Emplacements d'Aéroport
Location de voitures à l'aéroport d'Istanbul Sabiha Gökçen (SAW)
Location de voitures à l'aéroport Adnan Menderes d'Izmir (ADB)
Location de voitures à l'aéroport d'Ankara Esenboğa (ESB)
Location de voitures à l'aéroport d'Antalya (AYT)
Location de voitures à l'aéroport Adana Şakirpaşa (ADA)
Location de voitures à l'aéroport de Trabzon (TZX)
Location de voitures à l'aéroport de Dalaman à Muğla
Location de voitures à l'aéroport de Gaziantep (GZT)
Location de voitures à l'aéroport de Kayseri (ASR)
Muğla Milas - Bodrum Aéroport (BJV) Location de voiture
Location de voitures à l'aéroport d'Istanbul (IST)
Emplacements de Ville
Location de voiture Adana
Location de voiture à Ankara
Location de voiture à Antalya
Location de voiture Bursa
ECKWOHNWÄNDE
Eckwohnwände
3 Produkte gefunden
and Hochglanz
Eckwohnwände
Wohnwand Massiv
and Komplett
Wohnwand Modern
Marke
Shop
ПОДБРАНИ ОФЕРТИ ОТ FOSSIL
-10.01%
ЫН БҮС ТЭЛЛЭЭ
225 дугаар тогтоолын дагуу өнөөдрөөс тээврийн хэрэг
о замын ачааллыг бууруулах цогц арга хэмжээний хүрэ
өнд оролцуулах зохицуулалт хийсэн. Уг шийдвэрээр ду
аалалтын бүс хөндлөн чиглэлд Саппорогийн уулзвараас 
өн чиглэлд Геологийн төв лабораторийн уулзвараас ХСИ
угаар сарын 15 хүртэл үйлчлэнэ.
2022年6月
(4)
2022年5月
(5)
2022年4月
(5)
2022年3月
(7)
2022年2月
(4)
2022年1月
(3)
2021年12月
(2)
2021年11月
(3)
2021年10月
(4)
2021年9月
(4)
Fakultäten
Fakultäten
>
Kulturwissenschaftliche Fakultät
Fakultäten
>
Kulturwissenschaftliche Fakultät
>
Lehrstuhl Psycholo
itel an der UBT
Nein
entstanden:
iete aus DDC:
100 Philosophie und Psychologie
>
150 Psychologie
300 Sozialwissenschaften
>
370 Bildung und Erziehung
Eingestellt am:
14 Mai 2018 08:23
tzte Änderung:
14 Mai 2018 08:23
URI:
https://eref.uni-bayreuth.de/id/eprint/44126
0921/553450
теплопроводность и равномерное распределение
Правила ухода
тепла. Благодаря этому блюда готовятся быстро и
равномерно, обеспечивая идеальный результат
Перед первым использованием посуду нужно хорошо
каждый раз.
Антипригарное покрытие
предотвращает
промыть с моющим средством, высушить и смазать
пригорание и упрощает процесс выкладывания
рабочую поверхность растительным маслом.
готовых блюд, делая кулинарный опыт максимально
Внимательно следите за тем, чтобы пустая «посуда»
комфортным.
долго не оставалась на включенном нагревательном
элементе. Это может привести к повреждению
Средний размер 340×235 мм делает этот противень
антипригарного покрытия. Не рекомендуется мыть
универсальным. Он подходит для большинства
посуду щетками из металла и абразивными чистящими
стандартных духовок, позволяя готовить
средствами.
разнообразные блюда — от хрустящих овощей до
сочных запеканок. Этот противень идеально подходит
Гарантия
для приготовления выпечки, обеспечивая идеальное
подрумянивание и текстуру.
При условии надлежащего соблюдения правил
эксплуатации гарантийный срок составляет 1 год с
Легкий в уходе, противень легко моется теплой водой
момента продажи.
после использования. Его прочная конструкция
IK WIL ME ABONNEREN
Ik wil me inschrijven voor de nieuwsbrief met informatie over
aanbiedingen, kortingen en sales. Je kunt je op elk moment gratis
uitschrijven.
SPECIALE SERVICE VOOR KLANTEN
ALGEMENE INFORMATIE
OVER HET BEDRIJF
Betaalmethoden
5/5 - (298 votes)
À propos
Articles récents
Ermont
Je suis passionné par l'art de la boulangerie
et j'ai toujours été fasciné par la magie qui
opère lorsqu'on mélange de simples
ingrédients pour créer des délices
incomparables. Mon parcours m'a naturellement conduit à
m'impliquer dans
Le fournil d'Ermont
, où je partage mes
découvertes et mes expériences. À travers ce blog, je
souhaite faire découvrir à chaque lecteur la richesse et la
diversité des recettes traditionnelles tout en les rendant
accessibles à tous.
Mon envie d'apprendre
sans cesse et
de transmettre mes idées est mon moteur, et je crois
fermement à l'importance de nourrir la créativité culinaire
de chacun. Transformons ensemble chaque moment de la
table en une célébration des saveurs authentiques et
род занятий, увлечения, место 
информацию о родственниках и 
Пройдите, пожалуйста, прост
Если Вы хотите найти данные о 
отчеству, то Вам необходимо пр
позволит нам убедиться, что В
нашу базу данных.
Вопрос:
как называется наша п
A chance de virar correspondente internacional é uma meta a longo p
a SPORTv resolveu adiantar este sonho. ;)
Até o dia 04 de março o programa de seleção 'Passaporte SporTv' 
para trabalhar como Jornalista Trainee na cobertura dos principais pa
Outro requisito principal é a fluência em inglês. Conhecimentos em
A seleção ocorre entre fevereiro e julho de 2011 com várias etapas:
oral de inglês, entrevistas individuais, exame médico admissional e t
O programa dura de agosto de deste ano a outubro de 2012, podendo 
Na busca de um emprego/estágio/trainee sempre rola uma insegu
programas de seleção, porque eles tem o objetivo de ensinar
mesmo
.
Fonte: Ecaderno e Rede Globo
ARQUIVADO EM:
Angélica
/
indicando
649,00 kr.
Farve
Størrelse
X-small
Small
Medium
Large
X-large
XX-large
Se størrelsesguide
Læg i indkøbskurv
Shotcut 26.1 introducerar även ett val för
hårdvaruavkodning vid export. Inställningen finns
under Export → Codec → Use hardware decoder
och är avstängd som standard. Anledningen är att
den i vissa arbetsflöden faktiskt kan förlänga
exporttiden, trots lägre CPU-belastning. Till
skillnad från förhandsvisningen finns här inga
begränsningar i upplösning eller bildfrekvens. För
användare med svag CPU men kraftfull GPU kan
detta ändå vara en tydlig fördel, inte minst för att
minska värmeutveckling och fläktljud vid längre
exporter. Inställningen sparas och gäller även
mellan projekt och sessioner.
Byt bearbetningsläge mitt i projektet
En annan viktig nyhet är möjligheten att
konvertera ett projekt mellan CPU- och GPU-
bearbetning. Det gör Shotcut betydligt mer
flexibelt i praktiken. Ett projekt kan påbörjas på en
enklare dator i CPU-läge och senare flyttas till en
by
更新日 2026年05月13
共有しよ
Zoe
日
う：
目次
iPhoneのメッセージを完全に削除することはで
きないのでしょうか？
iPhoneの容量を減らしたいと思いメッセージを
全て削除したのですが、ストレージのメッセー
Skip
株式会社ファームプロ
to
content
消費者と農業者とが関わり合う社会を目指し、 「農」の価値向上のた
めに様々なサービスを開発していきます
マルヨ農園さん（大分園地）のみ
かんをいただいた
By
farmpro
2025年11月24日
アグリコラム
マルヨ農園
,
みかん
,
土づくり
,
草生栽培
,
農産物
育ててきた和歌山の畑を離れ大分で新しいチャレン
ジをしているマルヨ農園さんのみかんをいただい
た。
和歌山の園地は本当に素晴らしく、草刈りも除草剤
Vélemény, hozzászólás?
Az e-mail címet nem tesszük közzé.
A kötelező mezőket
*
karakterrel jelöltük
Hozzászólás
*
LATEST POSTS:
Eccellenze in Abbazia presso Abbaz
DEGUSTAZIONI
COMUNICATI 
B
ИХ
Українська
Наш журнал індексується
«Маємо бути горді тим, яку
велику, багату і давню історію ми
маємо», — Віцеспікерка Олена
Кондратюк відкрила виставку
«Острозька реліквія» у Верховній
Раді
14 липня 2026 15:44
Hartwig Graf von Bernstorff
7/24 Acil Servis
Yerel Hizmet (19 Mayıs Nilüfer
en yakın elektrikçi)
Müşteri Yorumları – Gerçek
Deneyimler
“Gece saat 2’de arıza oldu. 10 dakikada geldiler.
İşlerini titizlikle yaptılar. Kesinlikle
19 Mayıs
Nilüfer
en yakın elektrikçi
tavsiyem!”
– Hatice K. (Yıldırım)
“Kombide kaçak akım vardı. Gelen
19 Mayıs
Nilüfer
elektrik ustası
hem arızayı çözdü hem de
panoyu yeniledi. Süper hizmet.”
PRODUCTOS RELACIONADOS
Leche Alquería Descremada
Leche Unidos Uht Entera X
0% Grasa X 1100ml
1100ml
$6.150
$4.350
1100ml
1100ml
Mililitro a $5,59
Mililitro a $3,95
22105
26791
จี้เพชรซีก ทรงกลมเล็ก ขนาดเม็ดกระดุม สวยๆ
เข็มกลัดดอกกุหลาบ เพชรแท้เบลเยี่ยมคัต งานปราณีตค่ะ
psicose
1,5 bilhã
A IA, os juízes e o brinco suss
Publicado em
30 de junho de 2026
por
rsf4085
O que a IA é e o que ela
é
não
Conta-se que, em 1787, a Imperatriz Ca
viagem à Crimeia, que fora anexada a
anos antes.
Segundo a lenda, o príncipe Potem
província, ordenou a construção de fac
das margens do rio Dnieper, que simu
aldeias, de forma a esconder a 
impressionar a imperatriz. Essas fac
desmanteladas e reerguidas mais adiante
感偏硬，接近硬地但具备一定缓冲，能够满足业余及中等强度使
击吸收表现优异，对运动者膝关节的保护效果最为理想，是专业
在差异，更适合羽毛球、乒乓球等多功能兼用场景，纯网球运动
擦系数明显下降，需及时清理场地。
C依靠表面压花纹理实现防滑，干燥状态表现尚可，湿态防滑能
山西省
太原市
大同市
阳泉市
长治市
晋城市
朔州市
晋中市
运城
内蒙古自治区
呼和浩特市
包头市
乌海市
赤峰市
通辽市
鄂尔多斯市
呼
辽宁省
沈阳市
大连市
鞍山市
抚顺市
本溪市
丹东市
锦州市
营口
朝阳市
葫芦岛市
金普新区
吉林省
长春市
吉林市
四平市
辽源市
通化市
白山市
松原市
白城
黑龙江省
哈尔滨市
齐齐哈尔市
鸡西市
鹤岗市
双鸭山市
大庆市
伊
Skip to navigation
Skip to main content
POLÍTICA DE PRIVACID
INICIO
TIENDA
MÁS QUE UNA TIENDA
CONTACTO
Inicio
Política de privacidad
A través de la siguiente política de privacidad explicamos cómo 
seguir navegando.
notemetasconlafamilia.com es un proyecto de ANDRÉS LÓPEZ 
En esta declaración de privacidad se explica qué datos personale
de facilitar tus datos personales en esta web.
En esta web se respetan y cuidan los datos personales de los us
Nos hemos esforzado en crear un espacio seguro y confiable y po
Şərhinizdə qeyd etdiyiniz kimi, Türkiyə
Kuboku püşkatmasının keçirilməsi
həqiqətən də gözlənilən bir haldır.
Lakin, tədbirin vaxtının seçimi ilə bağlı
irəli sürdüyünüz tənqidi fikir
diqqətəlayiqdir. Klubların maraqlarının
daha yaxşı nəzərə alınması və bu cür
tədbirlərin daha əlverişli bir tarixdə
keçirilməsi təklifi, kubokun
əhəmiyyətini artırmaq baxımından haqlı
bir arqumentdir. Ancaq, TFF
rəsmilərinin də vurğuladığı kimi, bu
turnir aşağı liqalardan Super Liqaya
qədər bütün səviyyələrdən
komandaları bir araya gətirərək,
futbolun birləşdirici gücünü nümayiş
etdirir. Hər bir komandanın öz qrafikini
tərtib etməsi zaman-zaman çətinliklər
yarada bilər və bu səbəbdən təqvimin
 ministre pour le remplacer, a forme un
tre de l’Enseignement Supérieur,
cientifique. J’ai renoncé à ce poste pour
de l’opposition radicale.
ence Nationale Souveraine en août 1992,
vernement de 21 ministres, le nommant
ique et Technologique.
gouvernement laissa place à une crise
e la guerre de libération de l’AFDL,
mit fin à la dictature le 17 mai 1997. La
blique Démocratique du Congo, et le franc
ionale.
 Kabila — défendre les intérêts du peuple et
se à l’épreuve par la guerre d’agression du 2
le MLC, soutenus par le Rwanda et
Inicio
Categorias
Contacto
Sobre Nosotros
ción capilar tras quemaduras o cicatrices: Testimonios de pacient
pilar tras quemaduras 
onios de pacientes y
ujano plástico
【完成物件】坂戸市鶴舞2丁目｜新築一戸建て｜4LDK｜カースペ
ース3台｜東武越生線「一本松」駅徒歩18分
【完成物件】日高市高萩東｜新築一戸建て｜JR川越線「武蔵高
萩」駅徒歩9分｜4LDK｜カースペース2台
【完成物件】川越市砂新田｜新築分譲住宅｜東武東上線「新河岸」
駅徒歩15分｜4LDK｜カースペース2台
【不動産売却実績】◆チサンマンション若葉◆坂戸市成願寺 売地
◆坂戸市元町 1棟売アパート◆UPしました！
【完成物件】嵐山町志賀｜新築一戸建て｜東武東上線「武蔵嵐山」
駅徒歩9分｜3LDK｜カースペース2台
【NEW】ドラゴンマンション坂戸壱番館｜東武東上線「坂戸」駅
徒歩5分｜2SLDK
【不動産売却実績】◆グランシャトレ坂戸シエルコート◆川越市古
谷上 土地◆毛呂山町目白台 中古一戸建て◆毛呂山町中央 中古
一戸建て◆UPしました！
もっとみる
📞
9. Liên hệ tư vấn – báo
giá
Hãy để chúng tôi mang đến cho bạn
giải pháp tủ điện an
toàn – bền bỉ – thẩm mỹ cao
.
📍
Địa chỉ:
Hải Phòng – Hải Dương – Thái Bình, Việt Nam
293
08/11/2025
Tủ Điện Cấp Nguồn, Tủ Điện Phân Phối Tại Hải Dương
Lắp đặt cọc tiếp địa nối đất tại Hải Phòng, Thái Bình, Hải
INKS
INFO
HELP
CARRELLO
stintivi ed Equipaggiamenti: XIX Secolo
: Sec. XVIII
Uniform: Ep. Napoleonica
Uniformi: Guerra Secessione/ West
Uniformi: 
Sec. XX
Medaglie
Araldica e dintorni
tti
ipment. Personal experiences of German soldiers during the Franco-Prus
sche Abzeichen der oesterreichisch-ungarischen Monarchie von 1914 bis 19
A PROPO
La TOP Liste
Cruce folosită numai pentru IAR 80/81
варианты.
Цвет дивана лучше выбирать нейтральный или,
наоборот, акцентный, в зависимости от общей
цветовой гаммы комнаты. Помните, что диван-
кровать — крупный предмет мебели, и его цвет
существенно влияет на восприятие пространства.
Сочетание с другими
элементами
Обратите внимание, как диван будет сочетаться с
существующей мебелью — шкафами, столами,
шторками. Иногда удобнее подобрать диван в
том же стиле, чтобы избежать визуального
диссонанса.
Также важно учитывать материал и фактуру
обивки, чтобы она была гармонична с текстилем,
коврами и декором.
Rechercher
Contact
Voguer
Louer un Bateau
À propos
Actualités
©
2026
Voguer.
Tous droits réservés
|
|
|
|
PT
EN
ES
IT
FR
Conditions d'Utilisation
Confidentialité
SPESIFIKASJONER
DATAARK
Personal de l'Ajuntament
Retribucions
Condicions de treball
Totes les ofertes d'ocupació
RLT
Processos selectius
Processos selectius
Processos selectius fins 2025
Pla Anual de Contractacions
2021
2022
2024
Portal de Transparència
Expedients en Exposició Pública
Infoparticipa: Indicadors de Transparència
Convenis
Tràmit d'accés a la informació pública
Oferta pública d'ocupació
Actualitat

### [PROBLEM TO SOLVE]
Please reproduce, exactly as written, the lines of the records from the first line through the one containing "Location de voitures à l'aéroport de Kayseri".

### [SOLUTION]
Emplacements d'Aéroport
Location de voitures à l'aéroport d'Istanbul Sabiha Gökçen (SAW)
Location de voitures à l'aéroport Adnan Menderes d'Izmir (ADB)
Location de voitures à l'aéroport d'Ankara Esenboğa (ESB)
Location de voitures à l'aéroport d'Antalya (AYT)
Location de voitures à l'aéroport Adana Şakirpaşa (ADA)
Location de voitures à l'aéroport de Trabzon (TZX)
Location de voitures à l'aéroport de Dalaman à Muğla
Location de voitures à l'aéroport de Gaziantep (GZT)
Location de voitures à l'aéroport de Kayseri (ASR)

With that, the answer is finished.